Hexens disclosed a $70 billion type-confusion flaw in the Aptos Move VM on July 4, patched with no funds lost. Here is what it means for the safety of every Move blockchain and for holding APT and SUI.

On July 4, 2026, security firm Hexens disclosed that a single type-confusion bug in the Aptos Move virtual machine had put roughly $70 billion of first-order value within theoretical reach of an attacker. The researchers reproduced the exploit on a simulated Aptos environment running on a $3,000 server, hit an estimated 90% success rate, and reported it to the Aptos team in late February. Aptos patched it before mainnet was ever touched, and no funds were lost.

The number is large enough to raise a fair question for anyone holding a Move-based asset. Aptos and Sui both run on the same language that came out of Meta's abandoned Diem project, and Movement and Sei sit in the same family.

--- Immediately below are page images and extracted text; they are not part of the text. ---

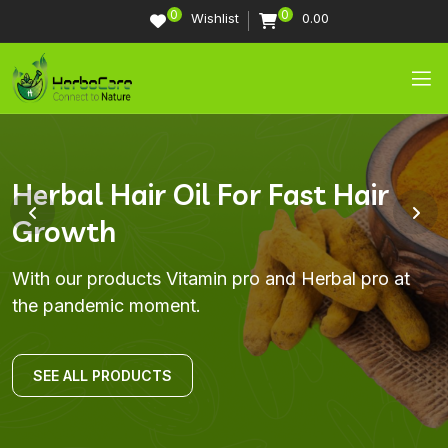
0
0
Wishlist
0.00
Trusted Coaches Real Results
Imroving Life Through Nutrition
Herbal Hair Oil For Fast Hair
Strengthen Your Immune
Growth
System
Herbal Nutrition provides high-quality nutrition
With our products Vitamin pro and Herbal pro at
products
the pandemic moment
With our products Vitamin pro and Herbal pro at
With our products Vitamin pro and Herbal pro at
the pandemic moment.
the pandemic moment.
SEE ALL PRODUCTS
SEE ALL PRODUCTS
SEE ALL PRODUCTS
SEE ALL PRODUCTS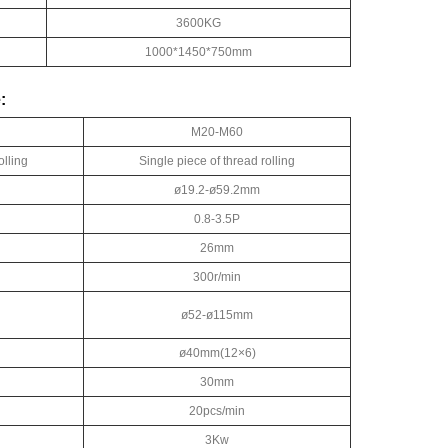
3600KG
1000*1450*750mm
:
M20-M60
olling
Single piece of thread rolling
ø19.2-ø59.2mm
0.8-3.5P
26mm
300r/min
ø52-ø115mm
ø40mm(12×6)
30mm
20pcs/min
3Kw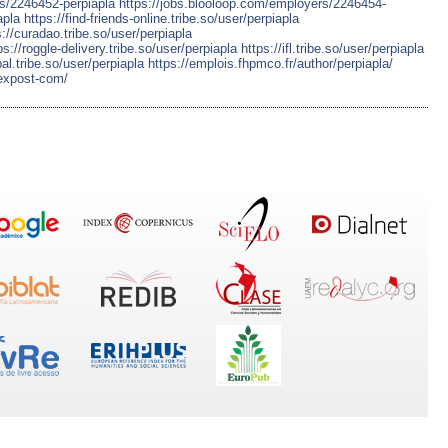
rs/2246452-perpiapla
https://jobs.blooloop.com/employers/2246454-
apla
https://find-friends-online.tribe.so/user/perpiapla
s://curadao.tribe.so/user/perpiapla
ps://roggle-delivery.tribe.so/user/perpiapla
https://ifl.tribe.so/user/perpiapla
pal.tribe.so/user/perpiapla
https://emplois.fhpmco.fr/author/perpiapla/
fexpost-com/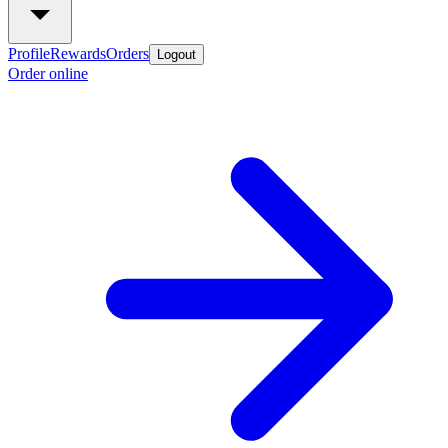
Profile
Rewards
Orders
Logout
Order online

If one flaw could expose $70 billion on Aptos, is the whole Move category built on shaky ground.

Here is what the flaw actually was, how far it really reached, how the two leading Move chains differ in their risk profiles, and what a patched-before-exploitation bug should and should not change about holding APT or SUI.

 
 

What the $70 Billion Flaw Actually Was

Hexens described the issue as a stale-cache bug that led to a type-confusion vulnerability, a condition where the virtual machine can be tricked into treating one kind of on-chain resource as another. In a language built around resources that represent real ownership and permissions, confusing one type for another is close to the worst thing that can happen. It lets an attacker forge authority they were never granted.

The $70 billion figure is a systemic risk estimate, not a pool of money sitting in one contract. It counts everything an attacker could theoretically have reached by abusing forged capabilities, including value routed through bridges, cross-chain messaging systems, stablecoin administration flows, and assets custodied by centralized platforms connected to the chain. Researchers noted that protocol-level capabilities held by infrastructure like LayerZero, Wormhole, and USDC's cross-chain transfer system fell inside that blast radius.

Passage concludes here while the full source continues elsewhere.